The SendHeartbeat writes a packet every 30 seconds to the TCP server
func (t *TcpConnector) SendHeartbeat() {
ticker := time.NewTicker(30 * time.Second)
defer ticker.Stop()
for x := range ticker.C {
messageHeader, err := getMessageHeaderInBytes(129, 0, 0, t.AppState.Config.Username)
if err != nil {
t.AppState.Log.Errorf("Error Converting heartbeat request data to bytes: %+v, with seconds: %s", err, x)
return
}
t.DataChannel <- messageHeader
}
}
This sends byte data over on a channel and is recieved by the t.Write()
function. There are many other functions which write to this channel which is taken over by the Write()
function
func (t *TcpConnector) Write(wg *sync.WaitGroup) {
for {
select {
case data := <-t.DataChannel:
_, err := t.Conn.Write(data)
if err != nil {
t.AppState.Log.Errorf("Error Sending byte data to TCP server: %+v", err)
t.Conn.Close()
wg.Done()
}
}
}
}
As you can see , what i do here is that on error - i return wg.done
which unblocks the Connect()
function and this proceeds with reconnecting to the server.
Sometimes , the TCP socket gets closed and the Write function errors out.
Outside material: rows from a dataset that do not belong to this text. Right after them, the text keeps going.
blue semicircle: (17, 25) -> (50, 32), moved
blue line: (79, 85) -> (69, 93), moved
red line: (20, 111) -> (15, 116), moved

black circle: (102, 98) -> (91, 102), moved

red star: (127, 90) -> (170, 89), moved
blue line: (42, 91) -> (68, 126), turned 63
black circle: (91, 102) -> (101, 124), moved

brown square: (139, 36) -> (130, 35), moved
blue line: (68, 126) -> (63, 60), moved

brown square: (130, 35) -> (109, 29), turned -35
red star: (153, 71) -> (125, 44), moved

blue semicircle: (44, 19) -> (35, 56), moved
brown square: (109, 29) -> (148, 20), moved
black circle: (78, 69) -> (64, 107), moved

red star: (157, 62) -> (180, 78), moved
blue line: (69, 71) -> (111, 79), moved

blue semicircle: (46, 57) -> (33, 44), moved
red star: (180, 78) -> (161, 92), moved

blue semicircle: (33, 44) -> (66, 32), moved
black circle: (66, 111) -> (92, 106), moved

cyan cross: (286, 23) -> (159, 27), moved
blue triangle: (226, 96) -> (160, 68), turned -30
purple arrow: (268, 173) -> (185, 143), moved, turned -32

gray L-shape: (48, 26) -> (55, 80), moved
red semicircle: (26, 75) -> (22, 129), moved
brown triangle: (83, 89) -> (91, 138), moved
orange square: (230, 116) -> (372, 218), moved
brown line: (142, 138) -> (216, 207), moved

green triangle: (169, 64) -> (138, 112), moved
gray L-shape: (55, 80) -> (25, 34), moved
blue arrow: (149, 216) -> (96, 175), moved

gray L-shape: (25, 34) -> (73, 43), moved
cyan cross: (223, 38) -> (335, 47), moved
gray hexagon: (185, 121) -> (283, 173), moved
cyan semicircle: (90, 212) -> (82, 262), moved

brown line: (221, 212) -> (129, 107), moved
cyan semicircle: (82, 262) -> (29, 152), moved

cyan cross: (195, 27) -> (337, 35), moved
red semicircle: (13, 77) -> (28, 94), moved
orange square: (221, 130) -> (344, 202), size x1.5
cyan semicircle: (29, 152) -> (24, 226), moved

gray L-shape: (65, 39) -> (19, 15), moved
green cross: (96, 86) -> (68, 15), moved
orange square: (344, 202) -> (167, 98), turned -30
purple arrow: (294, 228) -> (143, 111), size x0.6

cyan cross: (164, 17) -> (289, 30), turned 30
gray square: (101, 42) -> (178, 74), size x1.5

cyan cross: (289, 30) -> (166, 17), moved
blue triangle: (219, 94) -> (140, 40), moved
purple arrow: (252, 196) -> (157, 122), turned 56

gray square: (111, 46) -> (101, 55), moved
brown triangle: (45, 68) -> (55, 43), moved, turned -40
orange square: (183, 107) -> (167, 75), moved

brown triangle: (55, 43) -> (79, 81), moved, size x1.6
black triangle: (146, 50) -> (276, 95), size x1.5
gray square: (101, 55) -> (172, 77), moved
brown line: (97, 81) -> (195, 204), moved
But since there are multiple goroutines invoking the Write()
function on a parallel - all of them error out and i get the below error
panic: sync: negative WaitGroup counter
I understand this is caused because the Write()
function calls Wg.Done()
multiple times on erroring out (because multiple goroutines invoke it)
Is there a better way i can handle this?